There was a lot of poop-brown old hide glue inside of the dovetail (although it wasn’t doing a great job of holding the heel in place as it was intended). It looks like Kay/Harmony didn’t worry too much about having fresh glue for their joinery.

Once everything was apart, I cleaned out all the goo, and clamped everything flat so that it won’t potato-chip with all of the moisture from the steamage.

Since everything came out looking fine, I expect that after a few days to dry out and settle down, I can start trimming and shimming the dovetail back to angly goodness. Along with the reset, this puppy is getting a refret, new bone nut and hand-made adjustable ebony bridge.

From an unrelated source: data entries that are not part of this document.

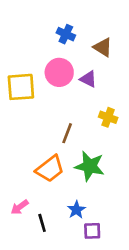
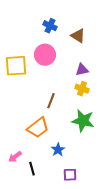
purple triangle: (88, 79) -> (82, 70), moved, turned -40
green star: (90, 166) -> (83, 121), moved
blue star: (76, 210) -> (58, 150), moved

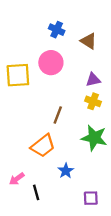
purple square: (70, 175) -> (91, 198), moved

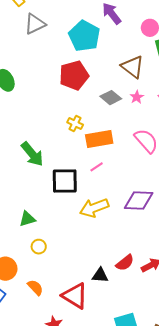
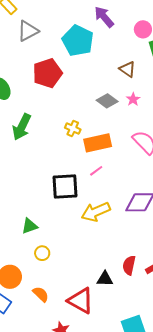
brown triangle: (133, 67) -> (127, 69), size x0.7
red pentagon: (74, 75) -> (47, 73), moved
green arrow: (32, 154) -> (22, 127), moved, turned 68
red semicircle: (125, 263) -> (129, 265), turned 144

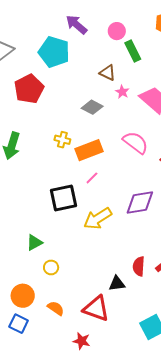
pink star: (133, 99) -> (122, 92), moved

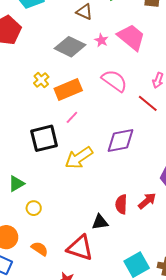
pink star: (122, 92) -> (101, 40), moved
gray diamond: (92, 107) -> (70, 47), size x1.4
yellow cross: (62, 140) -> (41, 80), turned 35

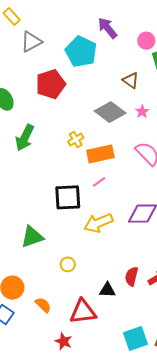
green triangle: (16, 184) -> (32, 237), size x1.4
yellow circle: (34, 208) -> (68, 264), moved
red triangle: (80, 248) -> (83, 312), turned -36

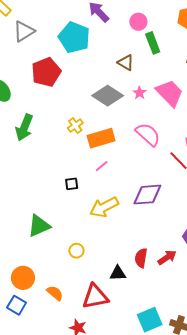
black square: (68, 197) -> (72, 184), size x0.5

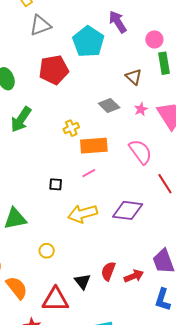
gray diamond: (108, 96) -> (109, 105), size x0.7
black triangle: (118, 273) -> (82, 281), turned 42
orange semicircle: (55, 293) -> (17, 288), size x1.4

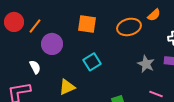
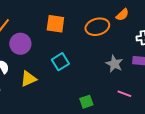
yellow triangle: (67, 87) -> (28, 79), moved

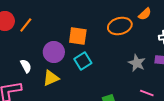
orange square: (55, 24) -> (78, 36), moved
purple circle: (20, 44) -> (54, 52), moved

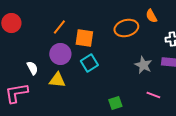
orange semicircle: (145, 14) -> (151, 16), turned 104
orange line: (26, 25) -> (59, 27), moved
yellow triangle: (51, 78) -> (57, 80), turned 30

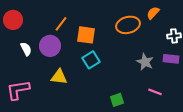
orange semicircle: (151, 16) -> (153, 13), turned 72
purple circle: (60, 54) -> (50, 46), moved
white semicircle: (32, 68) -> (26, 49), moved

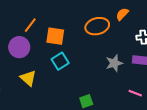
gray star: (145, 62) -> (114, 63), turned 30
yellow triangle: (59, 77) -> (28, 78), turned 36
pink line: (155, 92) -> (135, 93), moved

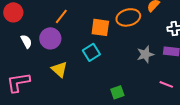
orange square: (55, 36) -> (100, 27), moved

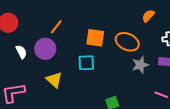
orange ellipse: (128, 17) -> (127, 42), moved, turned 40
cyan square: (91, 52) -> (86, 63), turned 30

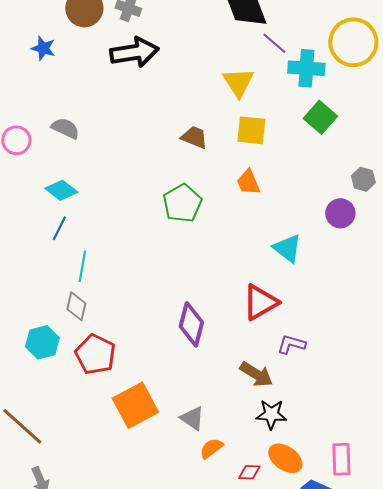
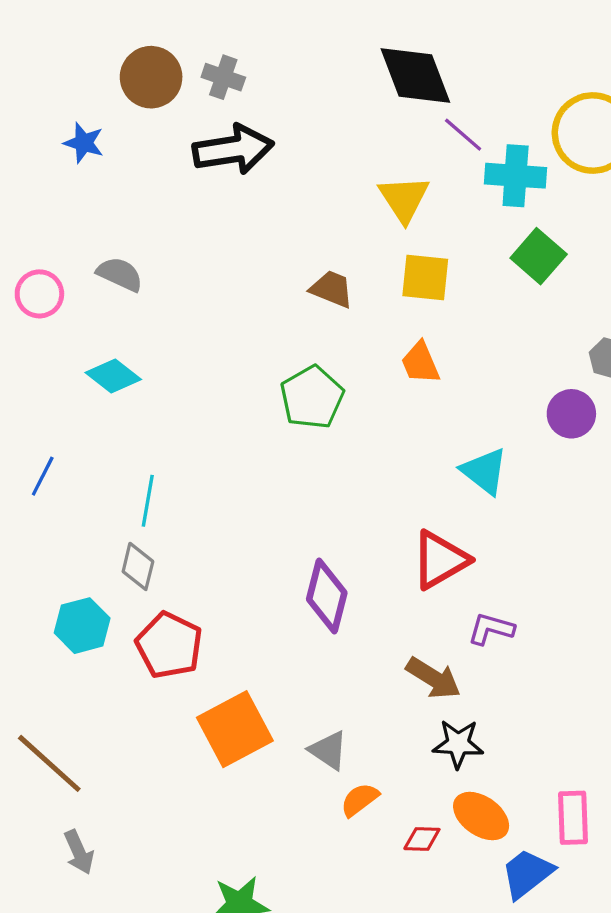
blue line: (59, 228) -> (43, 476), moved

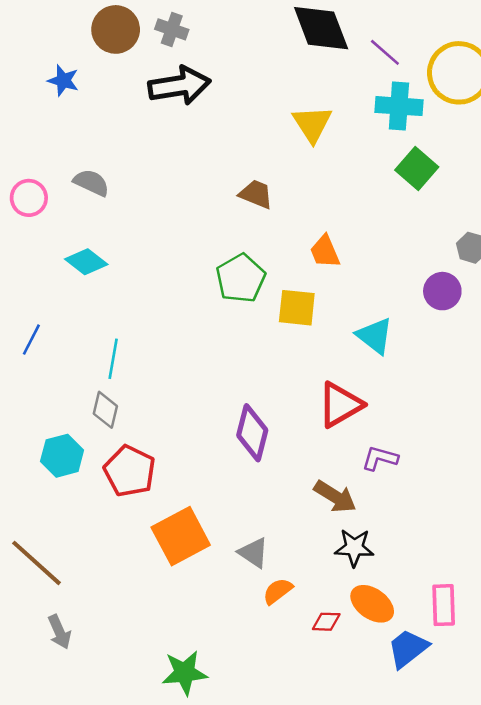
purple line: (463, 135) -> (385, 52), moved
yellow square: (425, 277) -> (297, 308), moved

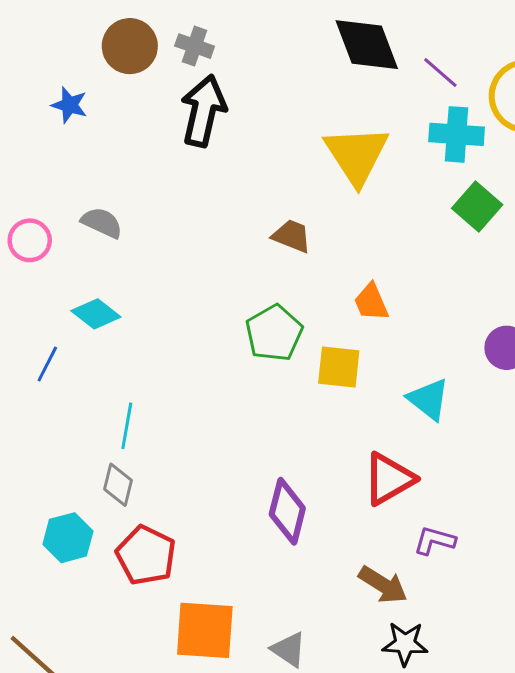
black arrow: (179, 86) -> (203, 111), turned -68
yellow triangle: (312, 124) -> (356, 155), size x1.4
blue line: (31, 340) -> (47, 364), moved
orange square: (181, 536) -> (205, 630), turned 32

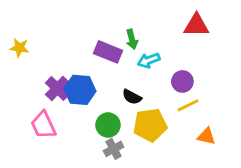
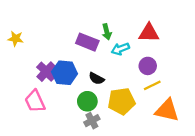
red triangle: (196, 25) -> (149, 33), moved
black semicircle: (132, 97) -> (96, 78), moved
orange triangle: (206, 136) -> (167, 110), size x1.6

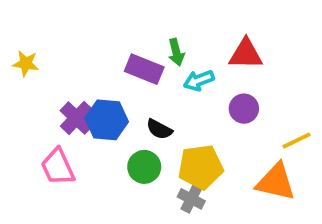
yellow line: (152, 85) -> (297, 141), moved
gray cross: (92, 121) -> (191, 199), moved, turned -35

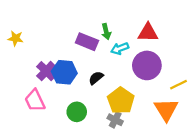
purple circle: (244, 109) -> (147, 65), size x1.6
black semicircle: (159, 129) -> (96, 78), turned 112
green circle: (144, 167) -> (77, 112), moved
yellow pentagon: (201, 167) -> (121, 101), turned -30
orange triangle: (276, 182) -> (166, 110), turned 45

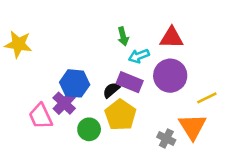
yellow star: (16, 38) -> (18, 44), size x1.5
purple rectangle: (87, 42) -> (130, 82), moved
purple cross: (46, 71) -> (64, 103), moved
yellow pentagon: (121, 101) -> (120, 115), moved
gray cross: (115, 120) -> (166, 138), moved

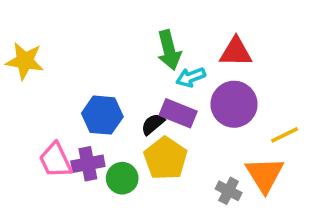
green arrow: (123, 36) -> (169, 50), size x1.5
purple cross: (64, 103) -> (88, 164), moved, turned 35

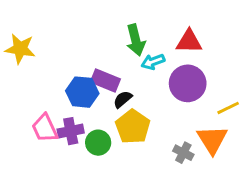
purple rectangle: (178, 113) -> (105, 80), moved

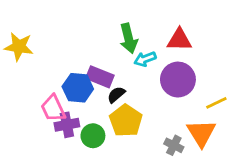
pink trapezoid: (45, 128) -> (53, 108), moved

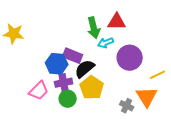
red triangle: (179, 40) -> (117, 22), moved
black semicircle: (116, 95) -> (85, 69), size x1.5
pink trapezoid: (53, 108) -> (39, 91), moved, turned -110
purple cross: (67, 125) -> (64, 83), moved

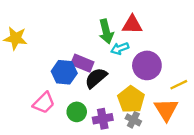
purple cross: (64, 83) -> (103, 119), moved
yellow pentagon: (92, 88) -> (131, 99), moved
gray cross: (127, 106) -> (133, 120), moved

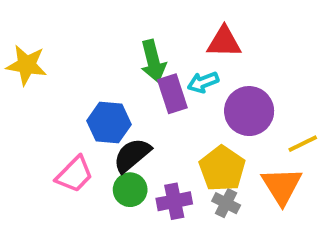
green arrow: (106, 31) -> (153, 61), moved
purple rectangle: (82, 63) -> (172, 94), moved, turned 50
black semicircle: (96, 78) -> (132, 155), moved

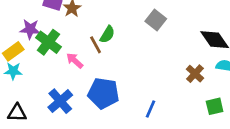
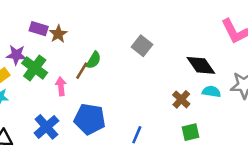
brown line: (96, 45) -> (82, 71), turned 60
pink arrow: (75, 61) -> (61, 86), turned 42
green square: (215, 106) -> (190, 132), moved

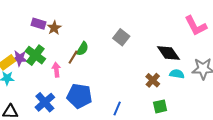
purple star: (16, 55) -> (20, 58), moved

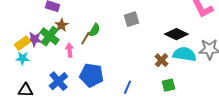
brown star: (54, 28) -> (61, 25), moved
gray square: (121, 37) -> (131, 19), turned 35
black diamond: (168, 53) -> (176, 34), turned -30
cyan semicircle: (177, 74) -> (184, 54), size x1.6

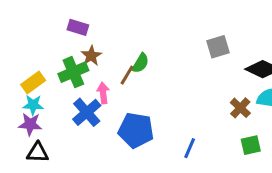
gray square: (131, 19) -> (218, 47), moved
green cross: (49, 36) -> (73, 72), turned 30
purple star: (34, 39) -> (30, 124), moved
blue cross: (58, 81) -> (87, 112), moved

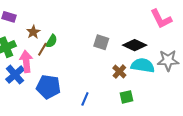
gray square: (218, 47) -> (101, 42), moved, turned 35
brown star: (91, 56) -> (33, 32), moved
pink arrow: (103, 93) -> (26, 61), size x1.5

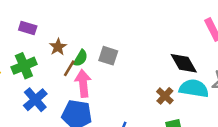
gray square: (101, 42) -> (108, 56), moved
black diamond: (135, 45) -> (184, 63), turned 35
pink arrow: (26, 61) -> (83, 83), moved

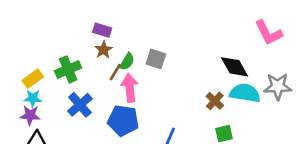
purple rectangle: (28, 28) -> (102, 30), moved

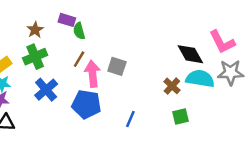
pink L-shape: (269, 33) -> (222, 42), moved
brown star: (103, 50) -> (35, 30), moved
gray square: (156, 59) -> (117, 66), moved
green semicircle: (127, 62) -> (79, 31), moved, turned 133

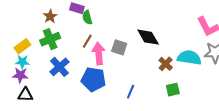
black diamond: (190, 54) -> (148, 37), moved

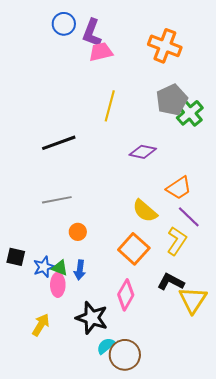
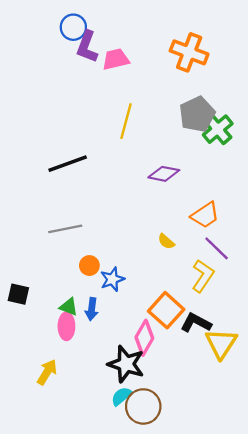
purple L-shape: (92, 33) -> (87, 47), moved
yellow semicircle: (145, 211) -> (166, 241), size x0.6
orange square: (134, 249) -> (166, 310), moved
blue star: (44, 267) -> (112, 279), moved
black star: (92, 318) -> (126, 364), moved

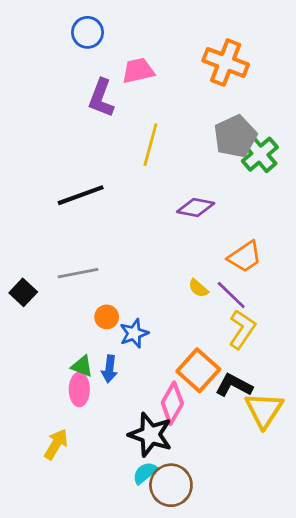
purple L-shape: (87, 47) -> (101, 98), moved
purple line: (217, 248) -> (231, 295), moved
black square: (18, 294) -> (23, 292), moved, turned 30

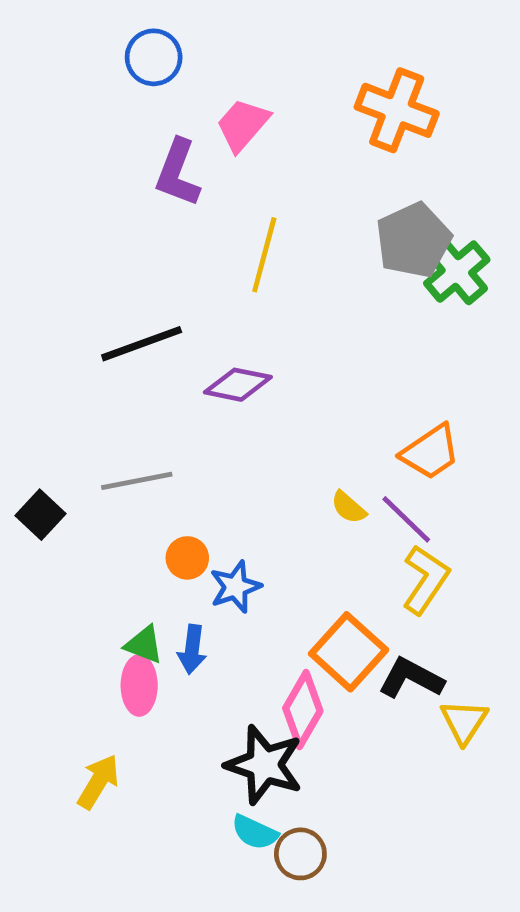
pink trapezoid: (138, 71) -> (243, 125), turned -36
purple diamond: (196, 207) -> (238, 385), moved
yellow triangle: (264, 410) -> (464, 722), size x0.7
cyan semicircle: (145, 473) -> (255, 832), turned -116
brown circle: (171, 485) -> (300, 854), size x0.7

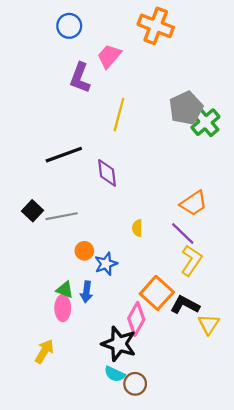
orange cross: (397, 110) -> (156, 26), moved
purple diamond: (238, 385) -> (107, 173), turned 72
yellow semicircle: (349, 507) -> (137, 228), moved, turned 49
black square: (40, 515) -> (32, 211), moved

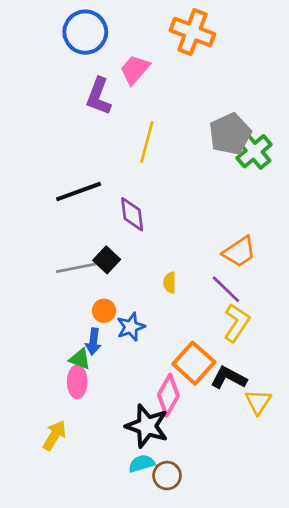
blue circle: (69, 26) -> (85, 32), size x1.4
black square: (32, 211) -> (107, 260), moved
blue arrow: (86, 292) -> (93, 342), moved
cyan semicircle: (115, 374) -> (142, 464), turned 138

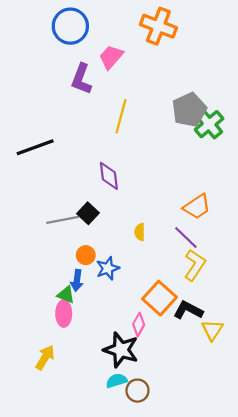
black line: (79, 191) -> (35, 147), moved
pink diamond: (168, 395) -> (139, 324), size x0.7

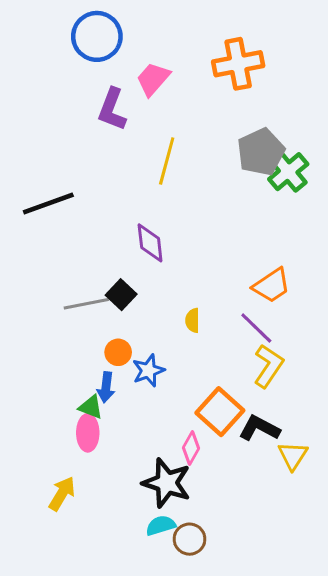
orange cross: (158, 26) -> (238, 64), moved, turned -32

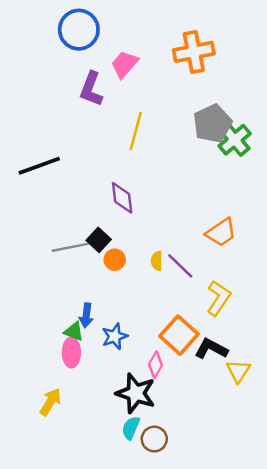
purple line: (256, 328) -> (180, 266), moved
orange circle: (118, 352) -> (115, 260), moved
blue star: (148, 371) -> (115, 336), moved
cyan semicircle: (161, 525) -> (131, 428), turned -50

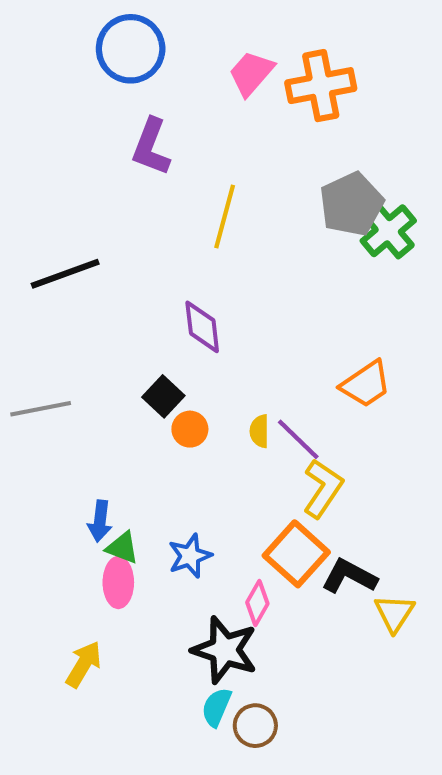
pink trapezoid: (125, 64) -> (251, 73), moved
gray line: (70, 247) -> (41, 409), moved
yellow L-shape: (219, 298) -> (323, 488), moved
blue arrow: (86, 315) -> (100, 521), moved

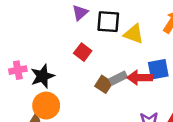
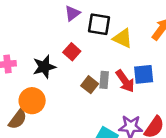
black star: (43, 76) -> (44, 67), moved
gray rectangle: (118, 78) -> (104, 80), turned -63
red arrow: (140, 78) -> (125, 81), turned -130

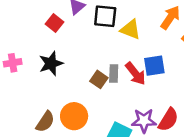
red square: (72, 52) -> (54, 23), moved
orange circle: (32, 101) -> (74, 116), moved
brown semicircle: (18, 119) -> (45, 122), moved

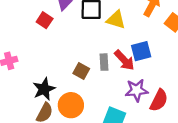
black star: (51, 63) -> (44, 89), moved
brown square: (99, 79) -> (81, 71), moved
purple star: (144, 121) -> (137, 90), moved

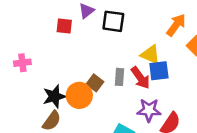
red square: (45, 20) -> (64, 26), turned -35
yellow triangle: (116, 20) -> (150, 54), moved
orange circle: (71, 105) -> (79, 95), moved

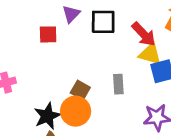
red arrow: (140, 78) -> (144, 34), moved
brown square: (95, 83) -> (80, 90), moved

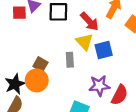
red square: (48, 34) -> (19, 13), moved
yellow triangle: (150, 54) -> (84, 42), moved, turned 30

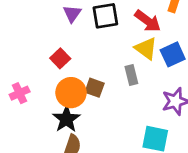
red square: (19, 13) -> (60, 58), moved, turned -32
orange circle: (37, 80) -> (71, 93), moved

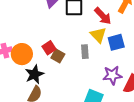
red square: (60, 58) -> (49, 48), moved
orange circle: (71, 93) -> (22, 54), moved

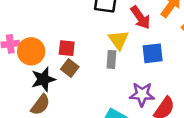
yellow triangle: (98, 35) -> (119, 40), moved
red square: (49, 48) -> (67, 48), turned 32
brown square: (58, 56) -> (70, 68), moved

This poor man’s jazzbox is finally getting the royal treatment it deserves!

Making Nuts, and Neck Setting begins

Whew!  Week 5 just flew by, with our first two guitar-related assignments coming down the pike.  The first, the making of an elegant and refined guitar nut, takes approximately four hours of each day.  The Second, is the setting (or re-setting) of the dovetail neck-to-body joint that is traditional to acoustic guitarmaking.

Both operations require sharp tools and incredibly sharp focus.  I find that I spend much of my time peering through the lenses of my magnifying glasses (lovingly referred to as “geezer goggles”).  I actually experienced a moment of vertigo as I stood up, my awareness suddenly expanding to include a bustling room full of people, where before had only existed a .221″ thick strip of white Corian being carefully sculpted into something useful.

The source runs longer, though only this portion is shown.